We North Americans cannot be complacent about what is going on in the world of actual and potential epidemics. Our own highly technical and advanced society has tended to be in denial. The Russian government and the South African president denied that HIV/AlDs was a problem for them-until the epidemic was well established. The social dislocation and the economic costs of those dead and dying of HIV/AlDs has become all too obvious. The Russian government is facing the probable infection of 750,000 of its citizens. Russia already has a shrinking labor force. 50 percent of Russian men are dying before retirement age (15 percent in the USA). Fertility is down. Russian women do not bear enough children to maintain the population.

Even without AIDs’ deaths the population is projected to fall by 30 percent in the next 15 years. Unemployment, alcoholism, and now HIV/AlDs is threatening the very existence of this once powerful country.. The Russian government has no coherent policy or plan for the epidemic. Denial is not a strategy.

The South African president denied evidence that the HIVirus and AIDs are related. Now it is catch up time. Family systems are destroyed by the epidemic and national productivity plummets. At last that government, under strong international pressure, began to manufacture antiviral generic medications and treat those infected.

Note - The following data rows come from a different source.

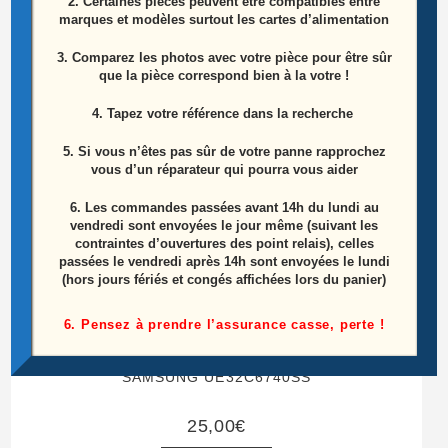
2. Certaines pièces peuvent être compatibles entre
marques et modèles surtout les cartes d’alimentation
ÉPUISÉ
3. Comparez les photos avec votre pièce pour être sûr
que la pièce correspond bien à la votre !
4. Tapez votre référence dans la recherche
5. Si vous n’êtes pas sûr de votre panne rapprochez
vous d’un réparateur qui pourra vous aider
6.
Les commandes passées avant 14h du lundi au
vendredi sont envoyées le jour même (suivant les
contraintes d’ouvertures des point relais), celles
passées le vendredi après 14h sont envoyées le lundi
(hors jours fériés et congés affichées lors du panier)
6. Pensez à prendre l’assurance casse, perte !
Haut parleurs central référence: BN96-12944C
SAMSUNG UE32C6740SS
25,00
€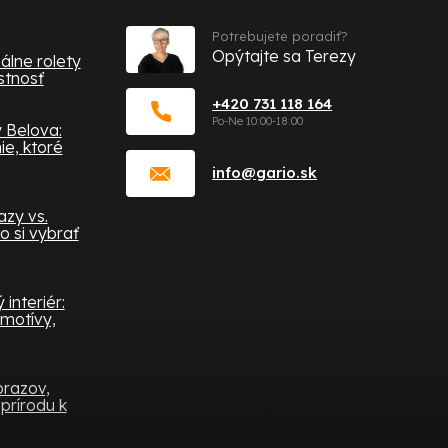
cie
Potrebujete poradiť?
Opýtajte sa Terezy
álne rolety
stnosť
+420 731 118 164
 Belova:
e, ktoré
info
@
gario.sk
zy vs.
o si vybrať
interiér:
 motívy,
brazov,
prírodu k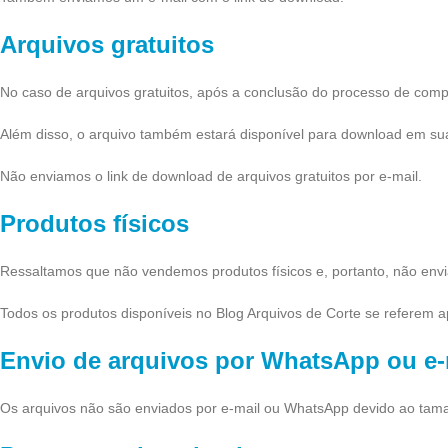
Arquivos gratuitos
No caso de arquivos gratuitos, após a conclusão do processo de compr
Além disso, o arquivo também estará disponível para download em su
Não enviamos o link de download de arquivos gratuitos por e-mail.
Produtos físicos
Ressaltamos que não vendemos produtos físicos e, portanto, não env
Todos os produtos disponíveis no Blog Arquivos de Corte se referem a
Envio de arquivos por WhatsApp ou e-
Os arquivos não são enviados por e-mail ou WhatsApp devido ao taman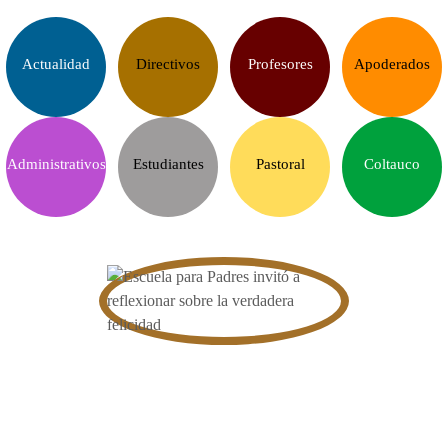
Actualidad
Directivos
Profesores
Apoderados
Administrativos
Estudiantes
Pastoral
Coltauco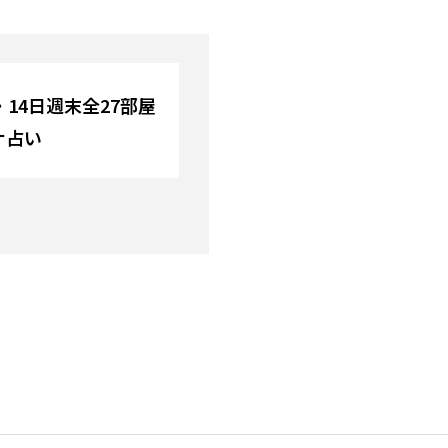
3・14日週末全27部屋
ナ占い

Chinese government health officials knew of the SARS outbreak last year, but suppressed any public announcement of the illness for weeks. They only moved beyond denial when over a hundred deaths occurred. Panic and realistic concern brought international travel and tourism to a screeching halt. The Canadian SARS outbreak began with an infected man traveling from China to Toronto.

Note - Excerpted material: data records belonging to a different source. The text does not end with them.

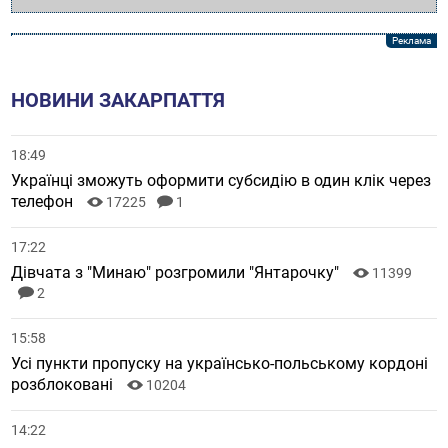
НОВИНИ ЗАКАРПАТТЯ
18:49
Українці зможуть оформити субсидію в один клік через
телефон
17225
1
17:22
Дівчата з "Минаю" розгромили "Янтарочку"
11399
2
15:58
Усі пункти пропуску на українсько-польському кордоні
розблоковані
10204
14:22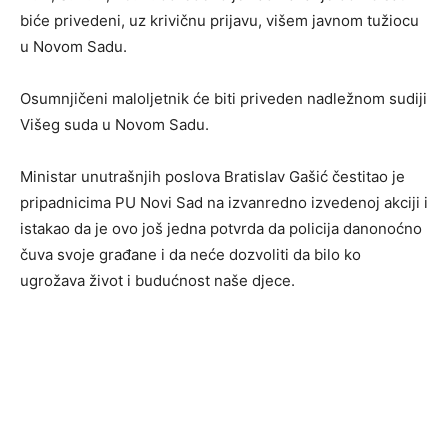
biće privedeni, uz krivičnu prijavu, višem javnom tužiocu
u Novom Sadu.
Osumnjičeni maloljetnik će biti priveden nadležnom sudiji
Višeg suda u Novom Sadu.
Ministar unutrašnjih poslova Bratislav Gašić čestitao je
pripadnicima PU Novi Sad na izvanredno izvedenoj akciji i
istakao da je ovo još jedna potvrda da policija danonoćno
čuva svoje građane i da neće dozvoliti da bilo ko
ugrožava život i budućnost naše djece.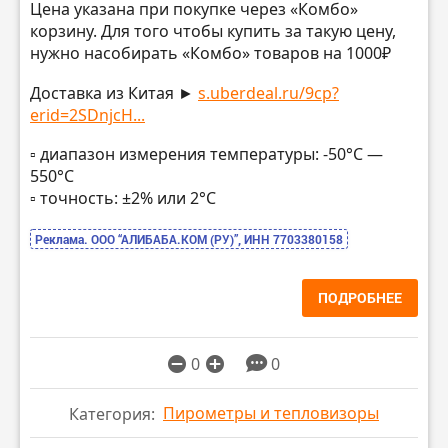
Цена указана при покупке через «Комбо»
корзину. Для того чтобы купить за такую цену,
нужно насобирать «Комбо» товаров на 1000₽
Доставка из Китая ►
s.uberdeal.ru/9cp?
erid=2SDnjcH...
▫️ диапазон измерения температуры: -50°С —
550°С
▫️ точность: ±2% или 2°С
Реклама. ООО “АЛИБАБА.КОМ (РУ)”, ИНН 7703380158
ПОДРОБНЕЕ
0
0
Пирометры и тепловизоры
Категория:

Globally, HIV/AIDs is more and more a disease of women. Women are more vulnerable because of biological, social and political factors and especially poverty. They are more vulnerable to transmission, often distant from prevention and care, and susceptible to human rights violations and sexual exploitation. Transmission of the virus through breast milk can be prevented, but societal and economic factors block efforts to spread the information that would save infants. In the USA, AIDs is the fourth leading cause of death in women 25-44, and the leading cause of death in African -American women ages 25-34.

The culture of denial is lethal in outbreaks of contagious disease. International cooperation, interchange of statistics, development of vaccines and disease surveillance are urgent and critical. Our own national consciousness needs to be raised. Complacency and underfunded campaigns such as the promised Global HIV/AIDS/Malaria/Tuberculosis Campaign ($3 billion/year for five years promised by the USA; $1.2 billion spent in 2003) only postpone getting rid of the bears waiting at our door. Denial is costly, to us, to commerce, and to the human family to which we belong.

Today is International HIV/AlDs awareness day. Be informed, be concerned.